Five marine sports operators are wondering why the Department of Public Lands finds it necessary to file pleadings supporting Tasi Tours & Transportation Inc.'s motion that asks the Superior Court to reconsider its ruling on the bond requirement.
“DPL is using government resources for this improper purpose, and the motion should be summarily denied,” according to attorney Mark A. Scoggins, counsel for the five marine sports operators.
At no time does DPL provide any argument that it is adversely impacted by the injunction order, said Scoggins yesterday in the marine sports operators' opposition to DPL's pleadings.
Scoggins said that DPL only asserts Tasi Tours' interests, arguing that Tasi Tours, a private company able to speak for itself, is “effectively unsecured.”
The lawyer said there is no reason beyond the “political pressure” exerted by Tasi Tours against DPL for DPL to bring this motion.
“DPL has no interest in ensuring there is a secured bond in place to protect a private company such as Tasi Tours,” Scoggins said.
The motion, Scoggins said, is a waste of resources and that no further hearings or inquiry is needed.
DPL recently filed a memorandum supporting Tasi Tours' motion that asks the court to reconsider its ruling that allowed the five marine sports operators to post a $60,172.95 in unsecured bond on top of the $1,861.05 that they had already posted as bond requirement in connection with their lawsuit against DPL.
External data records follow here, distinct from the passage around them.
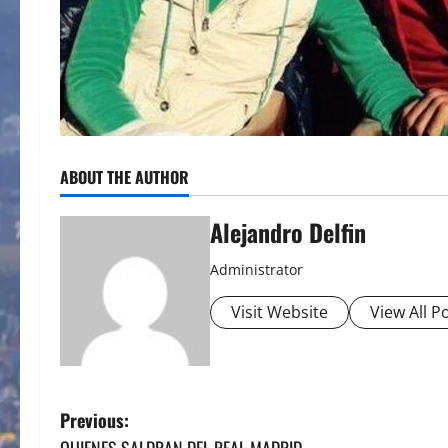
ABOUT THE AUTHOR
Alejandro Delfin
Administrator
Visit Website
View All P
P
Previous:
QUIENES SALDRAN DEL REAL MADRID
Assistant attorney general Michael Wilt, counsel for DPL, asserts that the court's order is internally inconsistent and leaves Tasi Tours, a concessionaire of DPL, effectively unsecured.
“Clarification is necessary to the DPL because the DPL is charged with the responsibility of enforcing the rights of Tasi Tours, made pursuant to their concession agreement with the DPL,” the government lawyer said.
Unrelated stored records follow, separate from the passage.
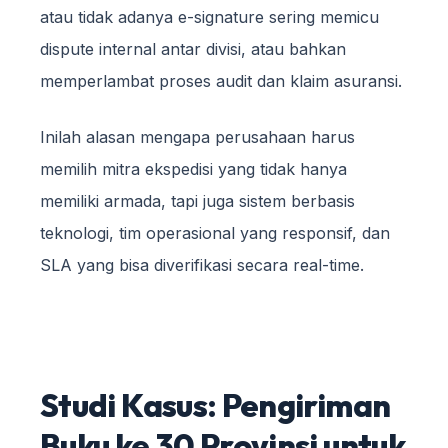
atau tidak adanya e-signature sering memicu
dispute internal antar divisi, atau bahkan
memperlambat proses audit dan klaim asuransi.
Inilah alasan mengapa perusahaan harus
memilih mitra ekspedisi yang tidak hanya
memiliki armada, tapi juga sistem berbasis
teknologi, tim operasional yang responsif, dan
SLA yang bisa diverifikasi secara real-time.
Studi Kasus: Pengiriman
Buku ke 30 Provinsi untuk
Earlier, Tasi Tours, through counsel Rexford C. Kosack, requested clarification of Superior Court associate judge Joseph N. Camacho's Aug. 22, 2012, order regarding the bond for preliminary injunction.
Kosack said that Camacho issued a preliminary injunction without giving the security for the payment of all the damages that might be suffered by Tasi Tours-contrary to the Rules of Civil Procedure.
In response to Tasi Tours' motions for reconsideration and clarification, Scoggins stated that the filing of the motions is part of Tasi Tours' strategy to litigate them to death.
Last Aug. 23, the five marine sports operators resumed their business operations after complying with Camacho's bond requirement order.
The operators-Island Marine Sports Inc., Aquatic Marine Co. Inc., Automarine Inc., Seahorse Inc., and BSEA Inc.-signed an acknowledgment of their responsibility for the unsecured amount.
The preliminary injunction that Camacho issued last July 19 granted the marine sports operators' request to maintain the status quo on Managaha access until their lawsuit against DPL is decided on its merits.
The operators are suing DPL to invalidate the department's “rule” promulgated on Dec. 13, 2011, and June 14, 2012, pertaining to Managaha access. The “rule” prohibits marine sports operators from picking up customers on Managaha Island for their tours unless they are Tasi Tours or its subcontractors.